Dr Ana Sofia da Silva is an FY1 at UCLH with interests in obstetrics and gynaecology and quality improvement.

Dr Kimberly Tagle is an FY1 at UCLH. She is an aspiring ophthalmologist interested in quality improvement, medical education, and innovations in health care @KimberlyTagleMD

Dr Kimberly Tagle is an FY1 at UCLH. She is an aspiring ophthalmologist interested in QI, medical education, and healthcare innovations.

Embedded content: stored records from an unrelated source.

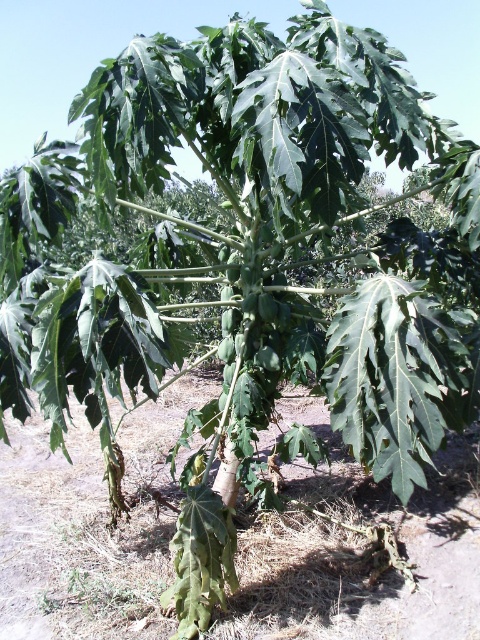 You are a gardener assessing the health of the papaya tree. You notice the brown dry soil at center and the green matte papaya at center. Which object is taller?

The green matte papaya at center is taller than the brown dry soil at center.

You are a gardener checking the papaya tree. You see the brown dry soil at center and the green matte papaya at center. Which one has a larger width?

The brown dry soil at center might be wider than green matte papaya at center.

You are a gardener checking the health of the papaya tree. You notice the brown dry soil at center and the green matte papaya at center. Which object is positioned to the left of the other?

The brown dry soil at center is to the left of the green matte papaya at center. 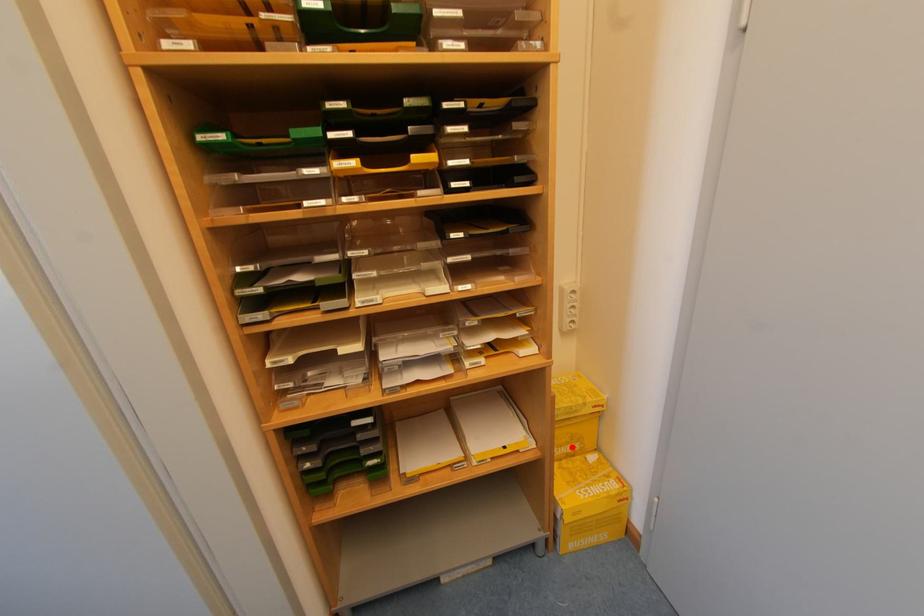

It is difficult to believe that we are over half way through our first year as actual doctors; when they say time flies, they weren’t kidding. We have managed to hone the craft of writing a discharge summary, learned which wards are always fully stocked with blood culture bottles, and even picked up a few phrases that will ensure we get that CT scan before the end of the day.

The learning curve of FY1 has been steep but as that learning curve has begun to plateau, the inefficiencies in the system that prevent us from doing our job properly have become increasingly apparent. Imagine the frustration during on-call due to the amount of time wasted trying to find a set of notes, or that sinking feeling when the consultant asks for an ammonia level.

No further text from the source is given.